Listed here are the steps you’ll wish to observe:
- Step 1: Create a Google API Console mission and allow BigQuery.
- Log in to the Google APIs Console.
- Create a Google APIs Console mission.
- Navigate to the APIs desk.
- Activate BigQuery.
- Step 2: Put together your mission for BigQuery export.
- Guarantee Billing is enabled on your mission. You might not have to pay something, however it’ll differ relying on the utilization and knowledge you could have.
- If prompted, create a billing account.
- Settle for the free trial if it’s out there.
- Validate Billing enablement. Open your mission at https://console.cloud.google.com/bigquery, and attempt to create an information set within the mission. Click on the blue arrow subsequent to the mission title, then click on Create knowledge set. In case you can create the information set, billing is setup appropriately. If there are any errors, make sure that billing is enabled.
- Add the service account to your mission. Add [email protected] as a member of the mission, and make sure that permission on the mission degree is ready to Editor (versus BigQuery Information Editor).

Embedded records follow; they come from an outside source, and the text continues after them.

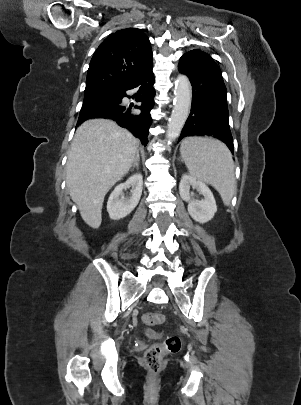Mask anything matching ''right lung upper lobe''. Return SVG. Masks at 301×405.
Wrapping results in <instances>:
<instances>
[{
    "label": "right lung upper lobe",
    "mask_w": 301,
    "mask_h": 405,
    "mask_svg": "<svg viewBox=\"0 0 301 405\" xmlns=\"http://www.w3.org/2000/svg\"><path fill=\"white\" fill-rule=\"evenodd\" d=\"M148 37L137 28L109 35L95 51L87 73L86 89L121 91L152 65Z\"/></svg>",
    "instance_id": "obj_1"
}]
</instances>
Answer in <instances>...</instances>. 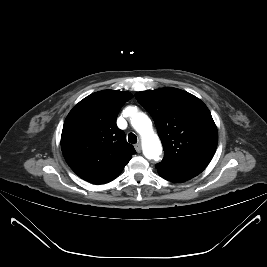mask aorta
I'll list each match as a JSON object with an SVG mask.
<instances>
[{
  "mask_svg": "<svg viewBox=\"0 0 267 267\" xmlns=\"http://www.w3.org/2000/svg\"><path fill=\"white\" fill-rule=\"evenodd\" d=\"M126 112L132 127L141 136L144 156L149 160L159 161L162 146L159 137L153 131L150 118L135 107L126 108Z\"/></svg>",
  "mask_w": 267,
  "mask_h": 267,
  "instance_id": "1",
  "label": "aorta"
}]
</instances>
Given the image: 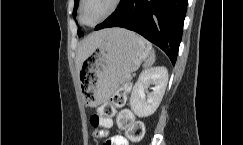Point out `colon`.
<instances>
[{
	"mask_svg": "<svg viewBox=\"0 0 243 145\" xmlns=\"http://www.w3.org/2000/svg\"><path fill=\"white\" fill-rule=\"evenodd\" d=\"M130 88V84L125 85L116 91L109 101L98 107L97 113L90 117V126L92 129L97 130L99 127L111 126V118L115 115L116 108L124 105L126 93ZM117 125L120 129L125 131L127 138L131 141H140L144 136L143 123L136 121L132 112L129 110H122L118 114ZM103 145H110V142L107 141Z\"/></svg>",
	"mask_w": 243,
	"mask_h": 145,
	"instance_id": "1",
	"label": "colon"
}]
</instances>
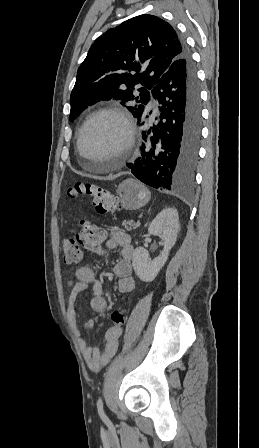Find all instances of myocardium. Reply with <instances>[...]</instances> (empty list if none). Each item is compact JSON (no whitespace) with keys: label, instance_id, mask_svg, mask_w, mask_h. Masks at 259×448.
Masks as SVG:
<instances>
[{"label":"myocardium","instance_id":"f54148a6","mask_svg":"<svg viewBox=\"0 0 259 448\" xmlns=\"http://www.w3.org/2000/svg\"><path fill=\"white\" fill-rule=\"evenodd\" d=\"M104 115H113L118 117L124 126V135L121 141L113 148L114 157H122L129 152L132 147L134 141L135 134V124L131 114L123 107L118 105H111L100 108L93 113H91L81 125L77 139H76V156L78 160H81V151H82V137L87 126L94 121L95 119L104 116Z\"/></svg>","mask_w":259,"mask_h":448}]
</instances>
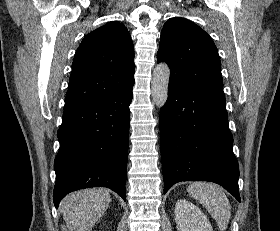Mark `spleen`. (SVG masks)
Returning <instances> with one entry per match:
<instances>
[{
	"mask_svg": "<svg viewBox=\"0 0 280 231\" xmlns=\"http://www.w3.org/2000/svg\"><path fill=\"white\" fill-rule=\"evenodd\" d=\"M189 195L198 199L202 203L215 221L220 231L226 229L230 219V203L227 195L222 191V187L215 183H206V181H195L188 185Z\"/></svg>",
	"mask_w": 280,
	"mask_h": 231,
	"instance_id": "3e777b00",
	"label": "spleen"
}]
</instances>
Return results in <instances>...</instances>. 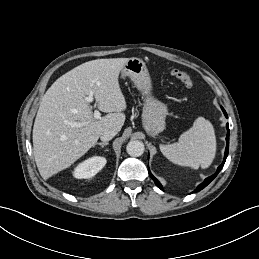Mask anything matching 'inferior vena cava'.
Returning <instances> with one entry per match:
<instances>
[{
  "mask_svg": "<svg viewBox=\"0 0 259 259\" xmlns=\"http://www.w3.org/2000/svg\"><path fill=\"white\" fill-rule=\"evenodd\" d=\"M116 134H117V131H116V130H113V129L105 130V131L101 134L100 139H101L103 142H107V141L111 140Z\"/></svg>",
  "mask_w": 259,
  "mask_h": 259,
  "instance_id": "inferior-vena-cava-1",
  "label": "inferior vena cava"
}]
</instances>
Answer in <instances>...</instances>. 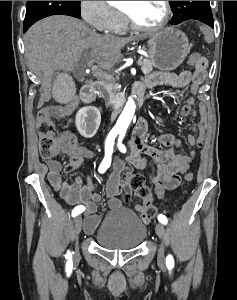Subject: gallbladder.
<instances>
[{"mask_svg":"<svg viewBox=\"0 0 237 300\" xmlns=\"http://www.w3.org/2000/svg\"><path fill=\"white\" fill-rule=\"evenodd\" d=\"M68 72H59L56 77L55 87L53 88L54 101L58 105H69L75 94V83Z\"/></svg>","mask_w":237,"mask_h":300,"instance_id":"obj_1","label":"gallbladder"}]
</instances>
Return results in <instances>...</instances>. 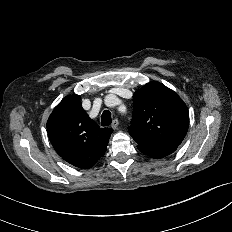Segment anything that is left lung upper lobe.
Instances as JSON below:
<instances>
[{
  "label": "left lung upper lobe",
  "instance_id": "1",
  "mask_svg": "<svg viewBox=\"0 0 232 232\" xmlns=\"http://www.w3.org/2000/svg\"><path fill=\"white\" fill-rule=\"evenodd\" d=\"M189 124L185 103L159 82L147 83L133 95V119L128 131L140 146H179Z\"/></svg>",
  "mask_w": 232,
  "mask_h": 232
}]
</instances>
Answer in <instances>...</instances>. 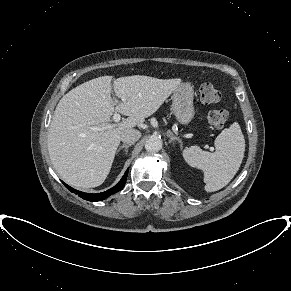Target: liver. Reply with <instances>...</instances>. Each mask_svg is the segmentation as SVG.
<instances>
[{
    "instance_id": "1",
    "label": "liver",
    "mask_w": 291,
    "mask_h": 291,
    "mask_svg": "<svg viewBox=\"0 0 291 291\" xmlns=\"http://www.w3.org/2000/svg\"><path fill=\"white\" fill-rule=\"evenodd\" d=\"M89 80L59 101L48 131V151L63 181L80 188L101 185L108 176L123 132L143 124L181 84V79L144 75ZM121 102L114 107L111 89ZM128 118L106 127L114 112Z\"/></svg>"
}]
</instances>
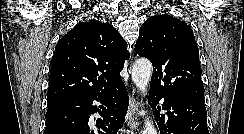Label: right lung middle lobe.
I'll return each mask as SVG.
<instances>
[{"mask_svg":"<svg viewBox=\"0 0 244 134\" xmlns=\"http://www.w3.org/2000/svg\"><path fill=\"white\" fill-rule=\"evenodd\" d=\"M66 99H58V100H53V101H48V106H51L53 104L65 101Z\"/></svg>","mask_w":244,"mask_h":134,"instance_id":"dd1d6c3e","label":"right lung middle lobe"}]
</instances>
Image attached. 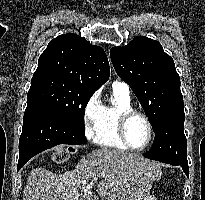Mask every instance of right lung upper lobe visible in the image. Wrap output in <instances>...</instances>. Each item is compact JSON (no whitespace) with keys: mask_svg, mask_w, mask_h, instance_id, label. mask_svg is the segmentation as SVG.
<instances>
[{"mask_svg":"<svg viewBox=\"0 0 205 200\" xmlns=\"http://www.w3.org/2000/svg\"><path fill=\"white\" fill-rule=\"evenodd\" d=\"M109 72L107 55L101 47L68 33L49 42L32 79L59 78L96 91L108 80Z\"/></svg>","mask_w":205,"mask_h":200,"instance_id":"1","label":"right lung upper lobe"}]
</instances>
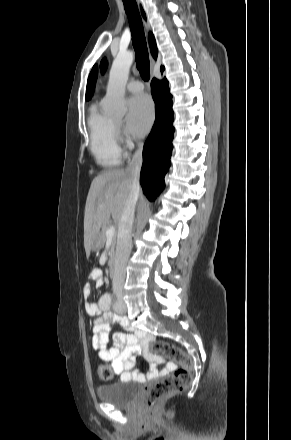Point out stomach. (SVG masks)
I'll return each instance as SVG.
<instances>
[{
  "instance_id": "obj_1",
  "label": "stomach",
  "mask_w": 291,
  "mask_h": 440,
  "mask_svg": "<svg viewBox=\"0 0 291 440\" xmlns=\"http://www.w3.org/2000/svg\"><path fill=\"white\" fill-rule=\"evenodd\" d=\"M99 245H100V242H99V240H97L93 246V249H97L99 247Z\"/></svg>"
}]
</instances>
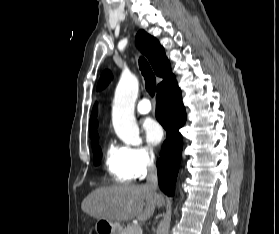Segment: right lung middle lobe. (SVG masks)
Segmentation results:
<instances>
[{"label": "right lung middle lobe", "instance_id": "dd1d6c3e", "mask_svg": "<svg viewBox=\"0 0 279 234\" xmlns=\"http://www.w3.org/2000/svg\"><path fill=\"white\" fill-rule=\"evenodd\" d=\"M98 140L92 145V150H93V155H94V164L98 165L100 163L101 160V149L100 147L97 145Z\"/></svg>", "mask_w": 279, "mask_h": 234}]
</instances>
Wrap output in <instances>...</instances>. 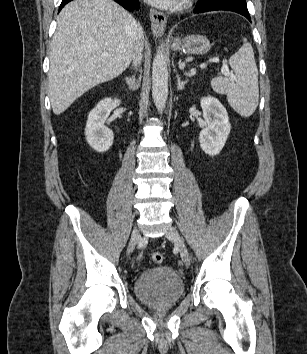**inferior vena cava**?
Instances as JSON below:
<instances>
[{
  "instance_id": "1",
  "label": "inferior vena cava",
  "mask_w": 307,
  "mask_h": 354,
  "mask_svg": "<svg viewBox=\"0 0 307 354\" xmlns=\"http://www.w3.org/2000/svg\"><path fill=\"white\" fill-rule=\"evenodd\" d=\"M139 43L136 47L134 56H133V65L137 67V65H140L141 60H142V50H143V45H144V36L143 32L140 33L139 36Z\"/></svg>"
}]
</instances>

The Editor position is required in an effort to export knowledge from Analytics to BigQuery.
- If you’re within the EU, please additionally evaluation further necessities.
- Step 3: Arrange a free trial of Supermetrics. Much like the Google Sheets add-on in possibility 2 above, Supermetrics is a software that helps non-technical customers interface with and use APIs. They provide a free 14-day trial, which is probably going all you’ll want for this mission because you’re solely downloading the Common Analytics knowledge as soon as (not frequently).
- Join the BigQuery knowledge supply within the Supermetrics dashboard.
- Step 4: In BigQuery, set up the connection to Supermetrics.
- Navigate to BigQuery, then to Information transfers.
- Click on + Create switch.
- Choose your Google Analytics by Supermetrics as your supply and click on Enroll.
- Fill within the switch particulars. See detailed directions on find out how to arrange a switch.
- Underneath Third-party connection, click on Join supply.
- Settle for the settlement.
- Click on Authorize together with your Google knowledge supply.
- Click on Register with Google.
- Register with the Google Account you utilize with this knowledge supply. This doesn’t should be the identical because the Google Account you utilize with Supermetrics.
- Click on Enable.
- Choose the accounts you’d like to incorporate in your reporting and outline the switch settings.
- Click on Submit.
- Click on Save.
Since you solely have to switch the Common Analytics knowledge one time, it’s also possible to change the schedule on the switch to On demand after which run the switch now.
Section 3: Make sure you’ve captured all of it
Earlier than you think about the mission full, remember to double-check your archived knowledge to make sure you’ve captured every little thing you deliberate to archive.
On July 1, you’ll now not be capable of entry Common Analytics knowledge, both by API or by means of the interface.
Opinions expressed on this article are these of the visitor writer and never essentially Search Engine Land. Workers authors are listed right here.